Ive been through a very traumatic time in the last 4 months . I cannot seem to cope with what has happened to me and have resorted to heavy drinking;thoughts of suicide; demotivation; lack of interesest in everything; crying and severe lack of sleep. Is there any medication that can be recommended or any suggestions on how to get out of this state without consulting a psycologist?
I can suggest excersise and vitamins, like B complex. Those may help, but they may not. Talk about what has happened to you. Find someone you can trust and let them know what is going on. If you need meds, you are going to have to talk to a Dr. You can talk to your GP if you don't want to go to a therapist, but going to my therapist is the best thing I have done for myself in a very long time. Is there a specific reason why you don't want to go talk to someone?

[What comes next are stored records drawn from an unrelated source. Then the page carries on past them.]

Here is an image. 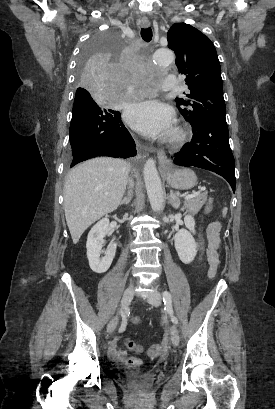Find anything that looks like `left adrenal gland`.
Segmentation results:
<instances>
[{
  "instance_id": "left-adrenal-gland-1",
  "label": "left adrenal gland",
  "mask_w": 275,
  "mask_h": 409,
  "mask_svg": "<svg viewBox=\"0 0 275 409\" xmlns=\"http://www.w3.org/2000/svg\"><path fill=\"white\" fill-rule=\"evenodd\" d=\"M168 205H172L174 209H179L180 207V198L173 192L172 188L170 190V194L168 196Z\"/></svg>"
}]
</instances>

Try to talk to people you trust, people who are able to listen to you and understand. Do you have some really close friends or relatives? Try to do nice things for yourself, even small things, like sitting in a coffee shop and reading and relaxing. Try to think if there is anything at all that you enjoy, and do it for yourself.
When the veil of depression covers us, it feels like there is no way out. But there are always ways out if we are able to see them.

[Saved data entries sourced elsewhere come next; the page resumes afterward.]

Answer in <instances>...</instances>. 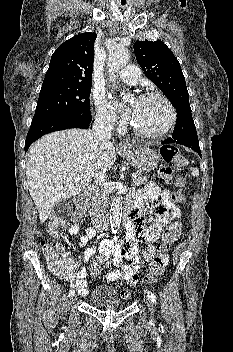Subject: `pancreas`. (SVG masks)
Wrapping results in <instances>:
<instances>
[{"instance_id": "cf45deb5", "label": "pancreas", "mask_w": 233, "mask_h": 352, "mask_svg": "<svg viewBox=\"0 0 233 352\" xmlns=\"http://www.w3.org/2000/svg\"><path fill=\"white\" fill-rule=\"evenodd\" d=\"M147 181L146 176L138 175L136 178H133V184L136 186L143 185Z\"/></svg>"}]
</instances>
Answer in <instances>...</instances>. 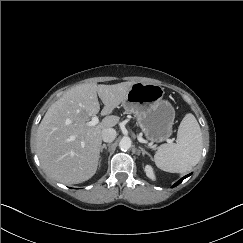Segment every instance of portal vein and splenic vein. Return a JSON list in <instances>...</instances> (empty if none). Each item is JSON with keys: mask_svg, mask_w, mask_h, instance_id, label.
<instances>
[{"mask_svg": "<svg viewBox=\"0 0 243 243\" xmlns=\"http://www.w3.org/2000/svg\"><path fill=\"white\" fill-rule=\"evenodd\" d=\"M99 123V119L97 116H93L91 121L88 123L89 126H95ZM138 140L141 142V143H145L144 139L138 137ZM171 142H173V140H171Z\"/></svg>", "mask_w": 243, "mask_h": 243, "instance_id": "obj_1", "label": "portal vein and splenic vein"}]
</instances>
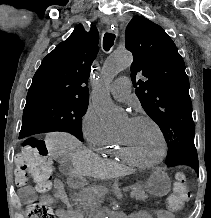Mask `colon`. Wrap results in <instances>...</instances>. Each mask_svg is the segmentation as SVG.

I understand that. Do you have a close friend, someone that you can trust to talk to? Remember what hte previous poster said, it is something to remember. There is always a way out, even when you think there isn't.
I have suffered depression since first grade. I have struggle all my life w/ depression. I have been hospitalized 5x for Severe Depression. I attempted suicide in 1997. I'm now 41 yrs. old (Thank you, God). Suicide is NEVER the solution. The looks on my family faces, the pain in their eyes from my suicide attempt emotionally destroyed them. They could not believe I done that. (Even I can't believe I done it) It was scary!! Honey, you must seek professional help. Please. If you are just beginning to have depression, they can get you on medications to help. I have been on many different types of depression medicines. I currently take EFFEXOR XR. Of course, it took a while to get me regulated and suited to a medication that worked for me. You can't give up and drinking only makes the situation even worse and drugs too. I've also been down that road to. Please take this advice, see a professional right-a-way, sometimes it takes going to a couple of professionals to find one you can really relate to and they can relate to you. PLEASE DO THIS!!!! After years and years of depression and even now I still struggle, I cry some days, especially now that I have become totally diabled due to back surgeries and staying home everyday really gets to me. I know I must remain strong. You must remain strong. I mean no offense to anyone who reads this, but honestly Suicide is a cowards way out - you are no coward. You are starting in the right direction by asking for help. So, again I beg you to go to a Professional. It will be the right thing to do. In the meantime, I will keep you and all others w/ depression in my prayers. Cause God only knows how hard it is to live w/ depression. May God go with you.
HI thank you for the advise. I agree that suicide is not the answer. Life is NEVER that bad. It's about getting your mind around the bad things and moving fwd. The moving fwd is just so hard. I wake up with the best intentions and by the end of the day I feel anger and just want to go out and do something irresponsible. I know I shoudl speak to soemone but I guess its the way I was brought up that you keep your personal stuff to yourself and never show weakness. But sometimes friends get tired of listening so I will try to get myself to a professional. Thank you and good luck to you to.